Letters to the Editor, December 10-16, 2020

Posted

The Editor:

As one who has lived his entire life in Whatcom County, I applaud the county’s decision to actively dismantle systemic racism through the allocation of taxpayer dollars and governmentally mandated policy decisions to be carried out in our county.

As Abraham Lincoln so famously stated in his message to Congress, December 1, 1861, “It is the primary duty of government bureaucrats to intrude themselves into the lives of private citizens that they may force them to comply to the societal morality as defined by their government for the greater good.”

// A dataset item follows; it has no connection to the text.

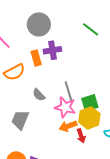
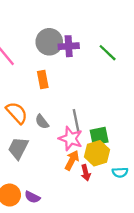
purple cross: (52, 50) -> (69, 46), moved
orange semicircle: (14, 72) -> (17, 113), moved, turned -110
orange arrow: (68, 126) -> (72, 160), turned 132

I joke, but your article brought to mind a story told to me by a fellow I worked with for several years, of his own experience. This man had just graduated from college, and wanted to go back to the reservation to help his people. (This was a long, long time ago, when the world, and some of us, were a lot younger, and a lot less jaded.) So, he got a job in tribal government. But it wasn’t long before he ran afoul of the tribal council, and was fired.

Why, you may well ask, was an idealistic young man, who only wanted to use his education for the benefit of his people given the boot? Was he lazy? Didn’t do his job? No. Was he incompetent? Again, no. Then why would the tribal council fire such a person? He was fired because … he was too white. Don’t you just hate bigoted people?

So, according to our county agencies, “systemic racism” is bad, I guess. Unless it is practiced against minorities, or anybody, who is “too white?”

Mark Aaron Aamot

Custer

 

The Editor:

We arrived home, minus my purse, on a sunny morning after eating a takeout breakfast in the car at the Blaine marina. We drove back, praying that it had fallen out of the car and was still in the parking lot, but no such luck.

We returned home prepared to notify the bank and department of licensing and found a message light blinking on our phone. Hooray!

It was the police department with a message for us. An honest and thoughtful citizen of Blaine, who did not leave their name, had turned in my purse with all the contents intact. And the police notified us
immediately.

Thank you, honest citizen, and our police department employees.

Sandra Anderberg

Blaine

 

The Editor:

Do you suspect that Covid-19 data is being misrepresented to the public? Not having any medical background (other than dealing with life’s 80-year-old physical issues), I do not know.

I suspect so. Check it out for yourselves. Recently published Washington state Department of Health data, relative to influenza, for the past 48 weeks of this 2020 season, indicates: zero deaths total, and zero outbreaks in long-term care facilities. Sound strange? For 2019, per the same department’s published data, Washington state had 245 deaths, due to the same strain of influenza. There’s a lot more data in those reports, relative to 2020 and comparable past year-to-year occurrences and deaths, that, I suspect, should cause some head scratching.

There have also been serious declines in reported other morbidities this past year. Area total death data, unlike say election data, cannot be fabricated. The assignment of deaths to Covid-19 has apparently sucked up the opportunities for other deaths.

Covid-19 seems to have (tongue-in-cheek) cured many other previously lethal human ailments. Again – I’m no medical authority, however, I have some common sense (or at least there’s been occasional evidence of it). So, check it out for yourselves. Be safe, don’t be scared, and don’t be cowed.

Pete Werner

Blaine

(Ed. Note: The writer is comparing deaths from the entire flu season in 2018/2019 versus the flu season so far in 2020/2021. The DOH number weeks are according to the week in the year as opposed to sequential weeks. Each influenza season runs from week 40 of one year to week 39 of the next (roughly October to October). As of Week 48 (November 22-28, 2020), there have been no flu deaths in the state. The average number of deaths as of Week 48 for the past nine years is 2.4 with a range of 0 to five deaths. In the 2019/2020 flu season overall, there was a total of 113 deaths; in 2018/2019, there were 245.)